One of the most well known cases of environmental misconduct by an NGO was the Deepwater Horizon oil spill of 2010. This disaster was caused when a rig operated by the BP oil company exploded and leaked an estimated 4.9 million barrels of crude oil into the Gulf of Mexico. A nonprofit organization named Ocean Conservancy was implicated in the scandal.
Another example of environmental misconduct by an NGO is the case of the former Wildlife Conservation Society (WCS). In 2017, the New York State Attorney General’s office filed a complaint alleging that the WCS had improperly managed $100 million in taxpayer money and other funding that had been allocated for conservation projects. The organization was accused of diverting resources and funds away from their original purpose, leading to an overall lack of progress in conservation efforts. This case highlighted the need for greater transparency and accountability within NGOs and the necessity of holding them to a higher standard.
Finally, NGOs around the world have been criticized for destroying ecosystems in pursuit of economic gain. In Latin America, for instance, numerous NGOs have been accused of large-scale deforestation in order to clear land for cattle grazing or other forms of agricultural or extractive activity. This kind of environmental misconduct has been linked to species extinction, the deterioration of water quality, and reduced access to essential resources such as clean drinking water.

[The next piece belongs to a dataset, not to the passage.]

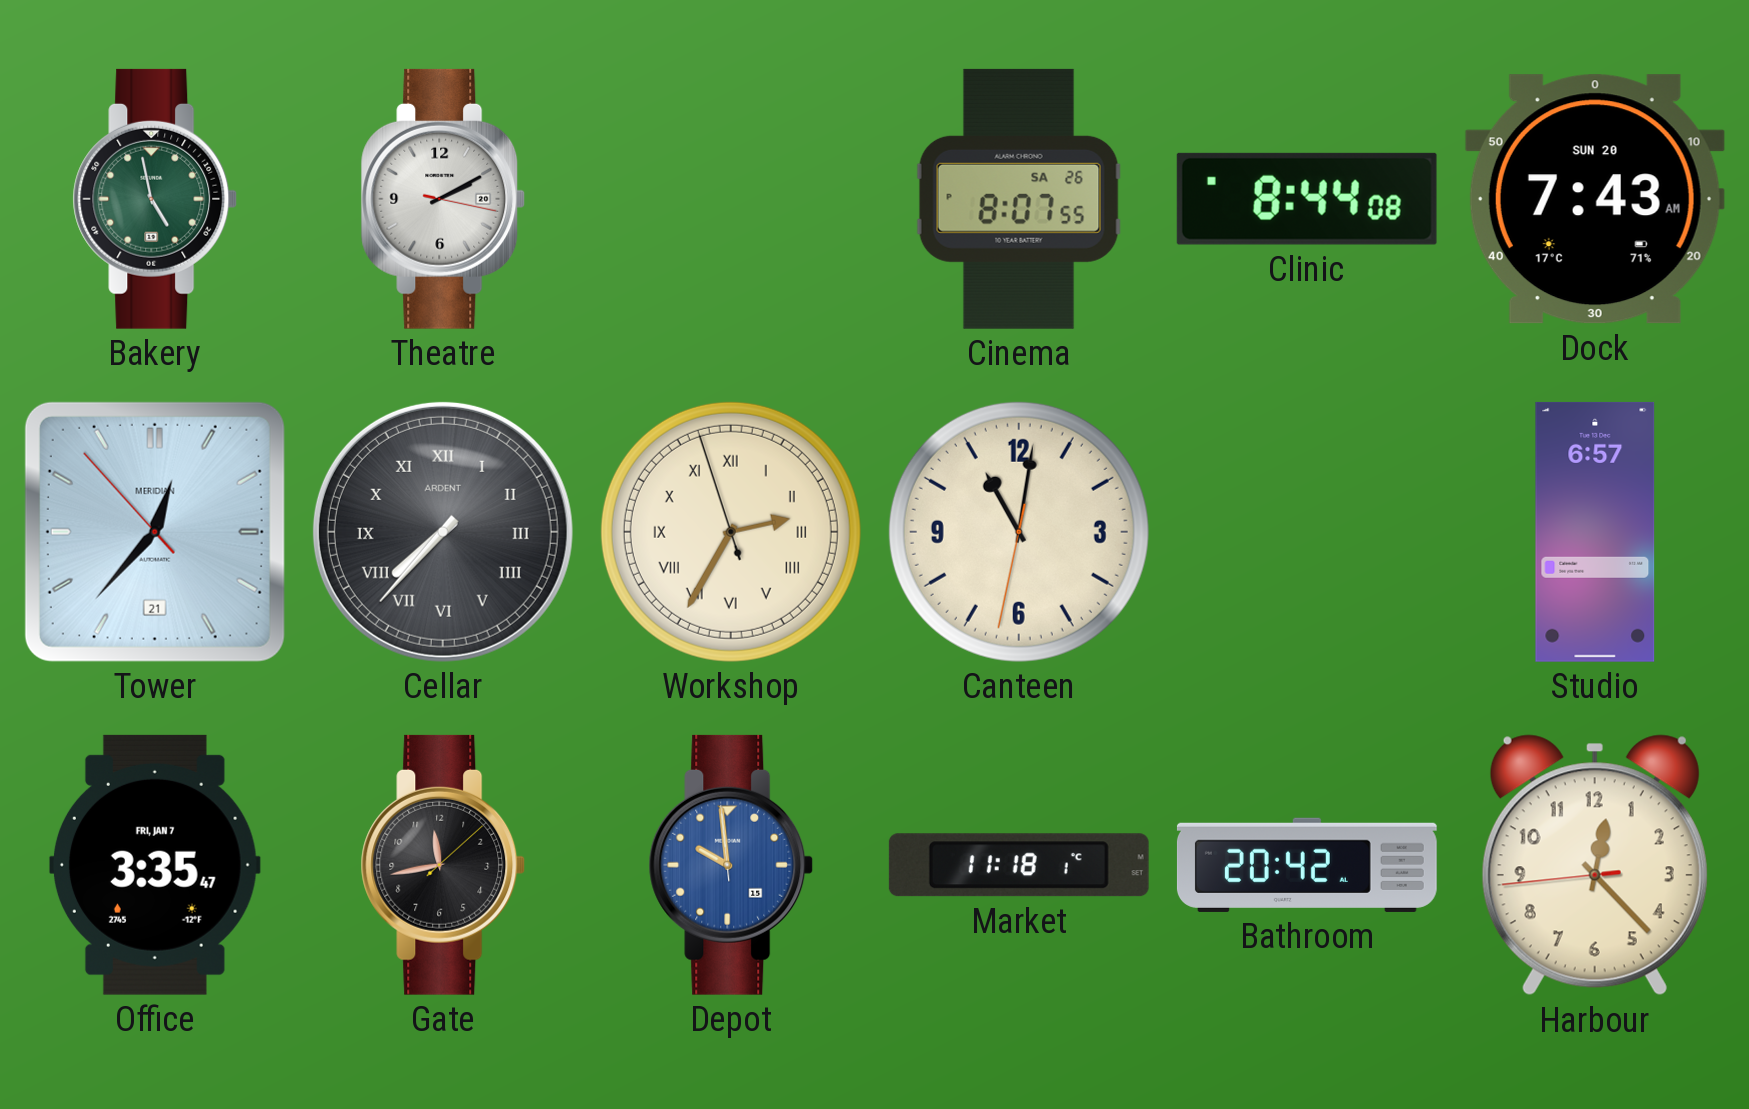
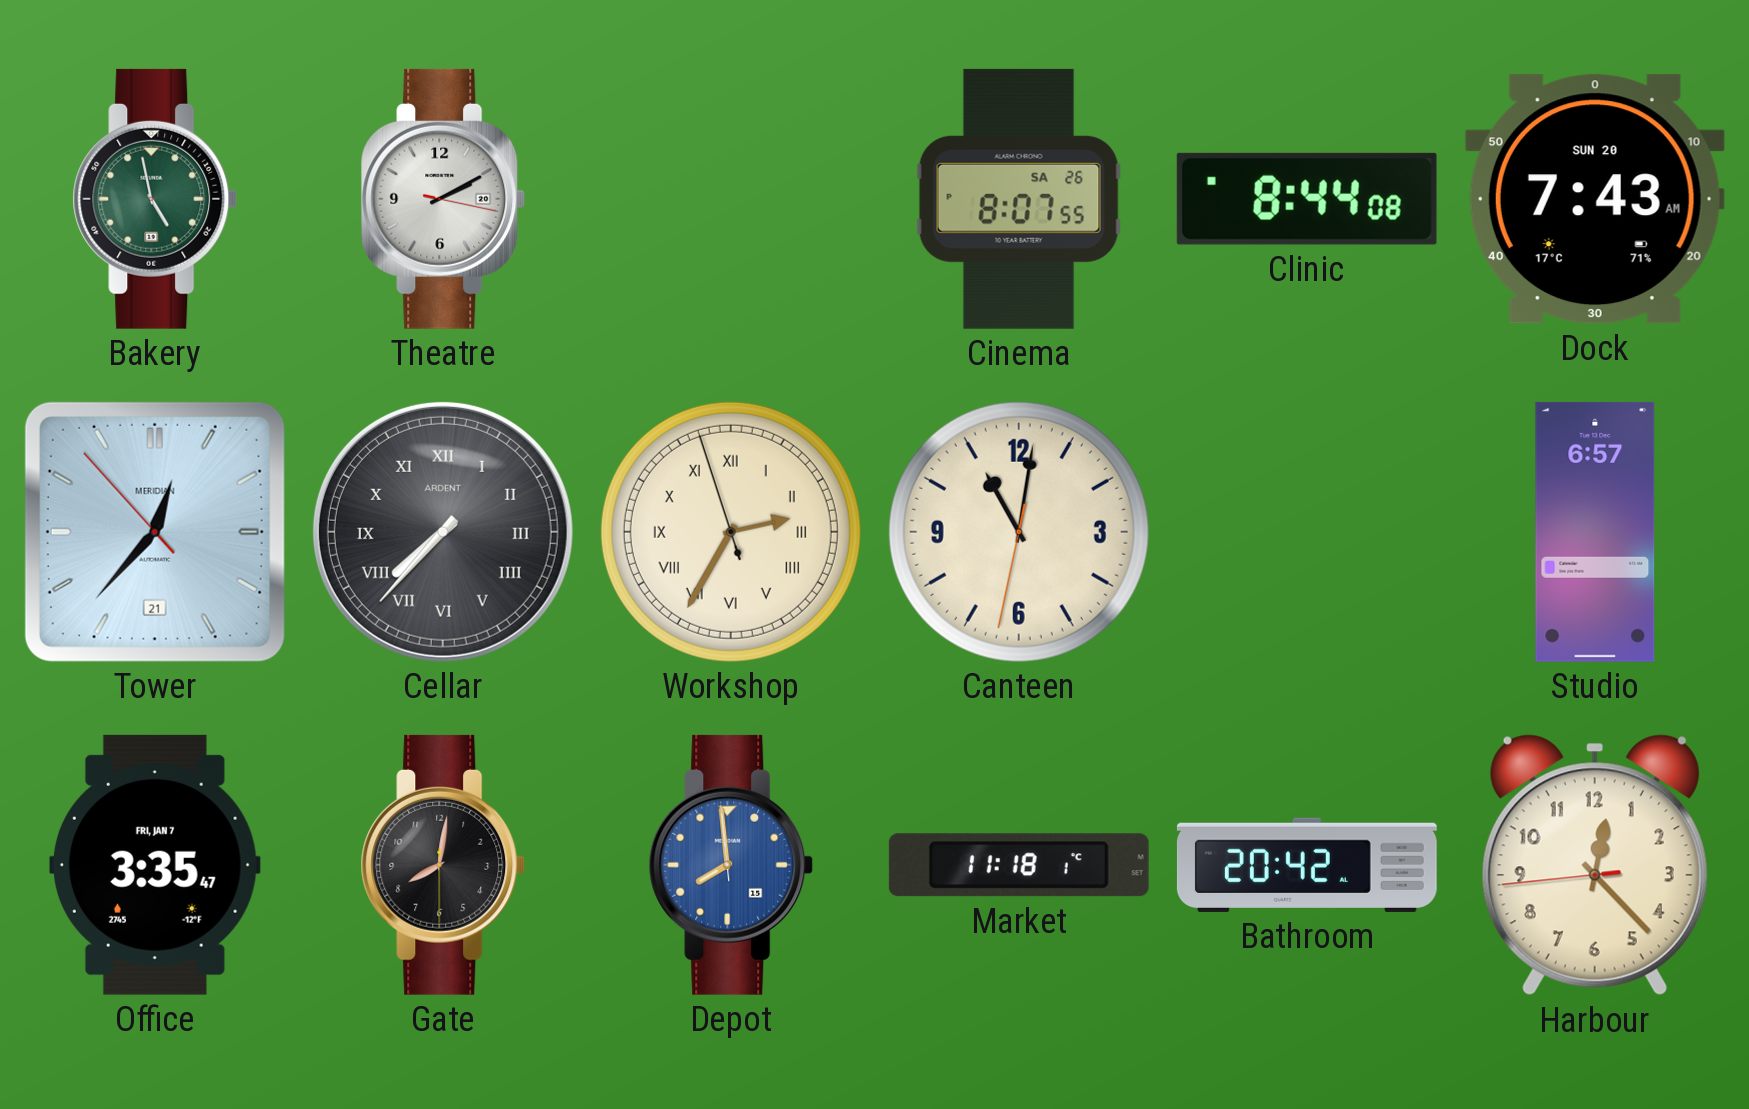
Gate: 11:43 -> 8:01
Depot: 9:58 -> 7:58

Environmental misconduct including Greenwashing Greenwishing, and irregular accounting by NGOs can have severe consequences. It is therefore essential that we take steps to address this problem.
While Governments have many of the same conflicts, they must take the lead in enforcing regulations and ensuring transparency and accountability within all participants. At the same time, citizens must hold governments, private sector, and environmental NGOs to a higher standard and demand greater transparency and ethical practices.
Together, we can create a more sustainable future free from environmental misconduct and providing the electricity that will lift them out energy.